Newly hired chief executive Randy Crawford took an axe to AltaGas’s dividend on Thursday, chopping it to 96 cents, from $2.19. Over five years, the measure is expected to save the company $1.3-billion.
To raise cash, AltaGas will also sell more assets next year. The company has already unloaded $2.4-billion worth of assets in the past two years, and on Thursday it announced the sale of its 55-per-cent stake in British Columbia hydro facilities for another $1.4-billion. Mr. Crawford wants to sell an additional $1.5-billion to $2-billion in 2019, bringing total proceeds to roughly $5.5-billion.
The flurry of activity follows AltaGas’ $6-billion acquisition of WGL Holdings, a deal that was announced in early 2017. WGL runs the gas utility in Washington as well as natural-gas gathering and processing assets in the Marcellus shale-gas region of the northeastern United States. AltaGas has struggled to win back investors who have lost faith and its shares have plummeted 52 per cent since the deal was announced.

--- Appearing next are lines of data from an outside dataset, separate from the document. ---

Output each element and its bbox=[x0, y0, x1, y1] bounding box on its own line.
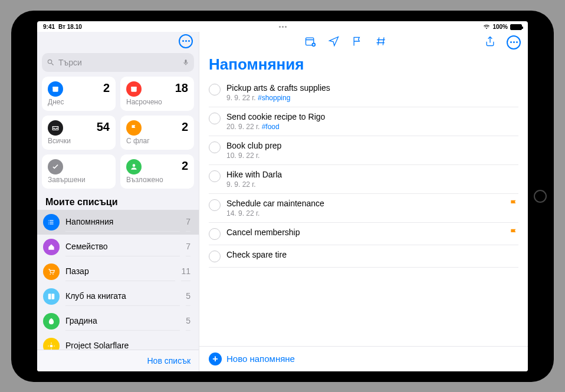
list-count: 11 bbox=[181, 266, 190, 276]
reminder-subtitle: 14. 9. 22 г. bbox=[226, 209, 503, 218]
smart-card-Днес[interactable]: 2 Днес bbox=[42, 77, 116, 111]
reminder-row[interactable]: Check spare tire bbox=[209, 245, 518, 268]
list-count: 7 bbox=[186, 217, 190, 226]
reminder-checkbox[interactable] bbox=[209, 170, 221, 182]
new-reminder-label[interactable]: Ново напомняне bbox=[226, 354, 295, 364]
smart-label: Завършени bbox=[48, 176, 110, 184]
reminder-title: Check spare tire bbox=[226, 250, 518, 259]
smart-count: 2 bbox=[103, 81, 110, 95]
reminder-checkbox[interactable] bbox=[209, 113, 221, 124]
list-name: Project Solarflare bbox=[65, 341, 185, 350]
list-count: 7 bbox=[186, 242, 190, 251]
smart-count: 2 bbox=[182, 159, 188, 173]
smart-count: 18 bbox=[175, 81, 188, 95]
svg-point-12 bbox=[52, 274, 54, 275]
status-bar: 9:41 Вт 18.10 100% bbox=[37, 21, 528, 32]
flag-icon[interactable] bbox=[352, 35, 363, 50]
home-button[interactable] bbox=[534, 190, 547, 203]
status-time: 9:41 bbox=[43, 24, 55, 30]
svg-line-23 bbox=[378, 37, 379, 45]
book-icon bbox=[43, 288, 60, 305]
smart-card-С флаг[interactable]: 2 С флаг bbox=[120, 116, 194, 150]
smart-label: Насрочено bbox=[126, 98, 188, 106]
sun-icon bbox=[43, 338, 60, 350]
smart-label: С флаг bbox=[126, 137, 188, 145]
flag-icon bbox=[509, 199, 518, 208]
list-row[interactable]: Клуб на книгата 5 bbox=[37, 284, 199, 309]
mic-icon[interactable] bbox=[182, 58, 189, 67]
ellipsis-icon bbox=[510, 41, 518, 43]
flag-icon bbox=[126, 120, 142, 136]
smart-label: Възложено bbox=[126, 176, 188, 184]
smart-card-Насрочено[interactable]: 18 Насрочено bbox=[120, 77, 194, 111]
list-name: Семейство bbox=[65, 242, 180, 256]
detail-more-button[interactable] bbox=[507, 35, 521, 50]
reminder-row[interactable]: Schedule car maintenance 14. 9. 22 г. bbox=[209, 194, 518, 223]
reminder-title: Book club prep bbox=[226, 141, 518, 150]
smart-card-Завършени[interactable]: Завършени bbox=[42, 154, 116, 189]
cart-icon bbox=[43, 263, 60, 280]
reminder-subtitle: 9. 9. 22 г. bbox=[226, 180, 518, 189]
tag-icon[interactable] bbox=[375, 35, 387, 50]
reminder-title: Pickup arts & crafts supplies bbox=[226, 83, 518, 93]
lists-header: Моите списъци bbox=[37, 191, 199, 210]
search-placeholder: Търси bbox=[58, 58, 179, 67]
reminder-checkbox[interactable] bbox=[209, 141, 221, 153]
reminder-checkbox[interactable] bbox=[209, 251, 221, 262]
svg-point-9 bbox=[48, 222, 49, 222]
calendar-add-icon[interactable] bbox=[304, 35, 316, 50]
reminder-row[interactable]: Hike with Darla 9. 9. 22 г. bbox=[209, 165, 518, 194]
svg-rect-3 bbox=[131, 86, 136, 88]
battery-icon bbox=[510, 24, 522, 30]
list-row[interactable]: Градина 5 bbox=[37, 309, 199, 334]
list-row[interactable]: Напомняния 7 bbox=[37, 210, 199, 235]
reminder-title: Send cookie recipe to Rigo bbox=[226, 112, 518, 121]
reminder-row[interactable]: Cancel membership bbox=[209, 223, 518, 245]
smart-card-Всички[interactable]: 54 Всички bbox=[42, 116, 116, 150]
smart-card-Възложено[interactable]: 2 Възложено bbox=[120, 154, 194, 189]
calendar-icon bbox=[126, 81, 142, 97]
ellipsis-icon bbox=[182, 40, 190, 42]
person-icon bbox=[126, 159, 142, 174]
list-name: Напомняния bbox=[65, 217, 180, 232]
check-icon bbox=[48, 159, 63, 174]
sidebar: Търси 2 Днес 18 Насрочено 54 Всички 2 С … bbox=[37, 32, 199, 371]
list-name: Градина bbox=[65, 316, 180, 331]
search-input[interactable]: Търси bbox=[42, 53, 194, 72]
smart-label: Днес bbox=[48, 98, 110, 106]
smart-count: 54 bbox=[97, 120, 110, 134]
reminder-title: Cancel membership bbox=[226, 228, 503, 237]
house-icon bbox=[43, 239, 60, 255]
smart-label: Всички bbox=[48, 137, 110, 145]
svg-point-11 bbox=[50, 274, 51, 275]
tray-icon bbox=[48, 120, 63, 136]
reminder-row[interactable]: Pickup arts & crafts supplies 9. 9. 22 г… bbox=[209, 78, 518, 107]
new-list-button[interactable]: Нов списък bbox=[147, 356, 191, 365]
reminder-checkbox[interactable] bbox=[209, 228, 221, 240]
new-reminder-button[interactable]: + bbox=[209, 353, 222, 365]
list-row[interactable]: Project Solarflare bbox=[37, 334, 199, 350]
reminder-row[interactable]: Send cookie recipe to Rigo 20. 9. 22 г. … bbox=[209, 107, 518, 136]
reminder-subtitle: 9. 9. 22 г. #shopping bbox=[226, 94, 518, 102]
multitask-dots[interactable] bbox=[279, 26, 287, 28]
reminder-subtitle: 20. 9. 22 г. #food bbox=[226, 123, 518, 131]
reminder-checkbox[interactable] bbox=[209, 199, 221, 211]
svg-rect-1 bbox=[52, 86, 58, 88]
detail-pane: Напомняния Pickup arts & crafts supplies… bbox=[199, 32, 528, 371]
list-row[interactable]: Пазар 11 bbox=[37, 259, 199, 284]
svg-point-4 bbox=[133, 164, 136, 167]
svg-point-8 bbox=[48, 220, 49, 220]
location-icon[interactable] bbox=[328, 35, 340, 50]
reminder-subtitle: 10. 9. 22 г. bbox=[226, 151, 518, 160]
list-icon bbox=[43, 214, 60, 230]
smart-count: 2 bbox=[182, 120, 188, 134]
reminder-title: Hike with Darla bbox=[226, 170, 518, 179]
list-count: 5 bbox=[186, 291, 190, 301]
reminder-row[interactable]: Book club prep 10. 9. 22 г. bbox=[209, 136, 518, 165]
reminder-checkbox[interactable] bbox=[209, 84, 221, 95]
sidebar-more-button[interactable] bbox=[179, 34, 193, 48]
calendar-icon bbox=[48, 81, 63, 97]
list-row[interactable]: Семейство 7 bbox=[37, 235, 199, 259]
battery-percent: 100% bbox=[492, 24, 508, 30]
share-icon[interactable] bbox=[484, 35, 496, 50]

Multiple factors have combined to pressure the stock, including: an extended regulatory review of the acquisition, the abrupt departure of former CEO David Harris in July and U.S. corporate tax changes that hindered the deal’s profit potential.

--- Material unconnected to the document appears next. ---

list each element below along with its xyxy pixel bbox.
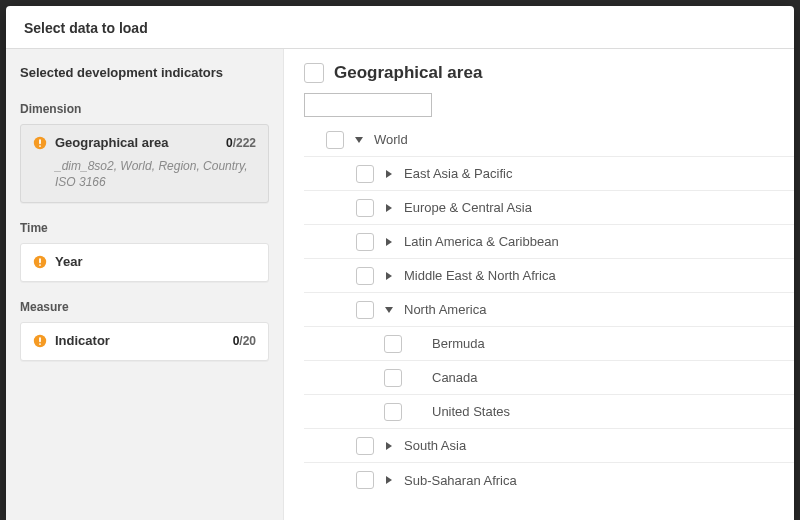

But the biggest problem has been the debt burden that came with an all-cash acquisition. Before the latest asset sale, AltaGas’ debt amounted to 6.2 times its earnings before interest, taxes depreciation and amortization (EBITDA) – a level that caught the attention of rating agencies.
“We have some work to do to strengthen our balance sheet and, ultimately, reset our financial position," Mr. Crawford said on a conference call Thursday. “This work is mission-critical."
Investors praised the new focus, sending AltaGas’s shares up 9.7-per-cent Thursday.
AltaGas is one of a number of Canadian utility and pipeline companies that made major purchases in the United States in recent years, only to have debt worries overshadow the benefits of expanded operations and higher revenues.
Shares in Enbridge Inc., for example, fell in the aftermath of its $37-billion takeover of Spectra Energy Corp. in 2016, due partly to concerns over the resulting debt burden.
AltaGas, however, has not done as much as some companies to assure investors of its financial security. “Very tough decisions need to be made, requiring investors today to have faith that the company can successfully execute on a new strategy after a number of strategic missteps in recent years," Raymond James analyst Chris Cox wrote in October.
Summarizing these missteps, CIBC World Markets analyst Robert Catallier recently noted that, “in a nutshell, the company paid a cash price for the WGL acquisition, but funded it with asset sales 18 months later due to the lengthy regulatory process to close the transaction. In the interim, market conditions changed, and U.S. tax reform negatively impacted EBITDA by about 5 per cent.”
AltaGas also surprised investors this fall by announcing plans to spin off regulated utility and wind farm operations in British Columbia, Nova Scotia and Northwest Territories into a new company, AltaGas Canada Inc., through an initial public offering. The deal came as a shock to some analysts and investors, because the company had been expected to keep marketing assets to third-party buyers at decent prices, and the investment community questioned whether there would be ample demand, causing AltaGas’ shares to take a hit.
Ultimately the deal went through, but AltaGas only raised $239-million, less than initially anticipated. Underwriters subsequently exercised an overallotment option, increasing the proceeds to $275-million.
On its own, AltaGas’s debt is not completely debilitating. However, AltaGas needs to spend heavily on capital projects over the next few years.
Proceeds from the new round of asset sales, then, will be used for both debt repayment and capital spending.
The new plan is winning some praise. Mr. Cox had been critical of AltaGas in recent months, but the analyst wrote Thursday that investors should be encouraged by the tougher medicine.
“The combination of an accelerated de-leveraging plan and definable dividend policy that now appears sustainable should provide the market needed clarity around the ability of the company to drive per share growth” he wrote in a note to clients.